O SER HUMANO: CRIADO E CRIADOR

Recebo de um amigo estudioso da área de Letras e de História, talentoso poeta e pesquisador, duas contribuições sobre o efeito do texto poético em relação ao receptor, quando de seu encontro com o texto, à leitura primeira. Aquela sensação de “estranhamento”, o inusitado que ocorre na cabeça do leitor, especialmente aquele que ama a Poesia como gênero literário e aceita a sua proposta de reflexão. Vejamos:

“O termo “estranhamento” que utilizas, seria a tradução de "ato epifânico" de que tratam alguns críticos... e que seria uma função ou missão da arte... No caso a poesia!” (1ª mensagem)

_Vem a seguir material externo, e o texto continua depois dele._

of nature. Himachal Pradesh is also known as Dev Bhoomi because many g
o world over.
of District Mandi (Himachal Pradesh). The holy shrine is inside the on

“Tenho o “ato epifânico” como o relato de uma experiência que a princípio se mostra simples e rotineira, mas que acaba por mostrar toda a força de uma inusitada revelação... ou ainda, segundo Affonso Romano de Sant'Anna, que tenta assim definir esse fenômeno pelo termo “revelação”, ou seja, um episódio provocado por atos comuns do dia-a-dia, que resulta num momento de êxtase em que se percebe uma “realidade atordoante”. E para Massaud Moisés, trata-se de um “instante existencial”, um momento quase sempre fugaz em que, no caso dos personagens de Lispector, tomados de uma “súbita revelação interior”, apercebem-se de seus destinos.” (2ª mensagem)

– Moisés Menezes, via Facebook, remessas em 26/09/2012.

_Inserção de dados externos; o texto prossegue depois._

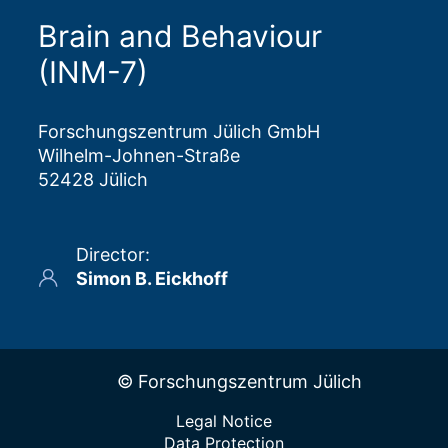
Brain and Behaviour
(INM-7)
Forschungszentrum Jülich GmbH
Wilhelm-Johnen-Straße
52428 Jülich
Director
:
Simon B. Eickhoff
© Forschungszentrum Jülich
Legal Notice
Data Protection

Amigo poeta Moisés! Nunca me topei com a expressão "ato epifânico", o que pra mim é novidade. Não sei se a poderíamos ter como sinonímia, já que "Epifania" é, segundo o Aurelião: "aparição ou manifestação divina". E o que apontamos aqui é o "ato de estranhar (-se)", segundo a mesma fonte de dicionarização. É a sensação de novidade que surpreende o receptor, principalmente no instante da primeira leitura do poema, aquela sensação inusitada e insólita que alguns POEMAS (COM POESIA) nos propõem... E nada tem de "divinal", sendo manifestação inerente ao ser humano, exceto para aqueles que imaginam a Poesia como fonte imanente do "Divino", com a qual não concordo. Por sinal, a deploro, porque nega a capacidade do humano de ser criado e criador. Quanto à segunda mensagem, agora sim, ficou tudo mais palatável e palpável. Tudo muito humano, em nada “divinal”. O bom é que estamos discutindo a nossa própria ontogênese, à revelia de conceitos gerados fora da simples (e complexa) dimensão humana. Como poderíamos assinar os (nossos) atos emocionais e intelectuais se não fossem nossos, e, sim, provindos da suserania do Divino? Seríamos meros portadores da mensagem capaz de propor o “estranhamento”? Entendo que – para alguns poetas – qualquer ato divino é o próprio “alumbramento”. Mas parece não ser o nosso caso...

– Do livro QUINTAIS DO MISTÉRIO, 2012.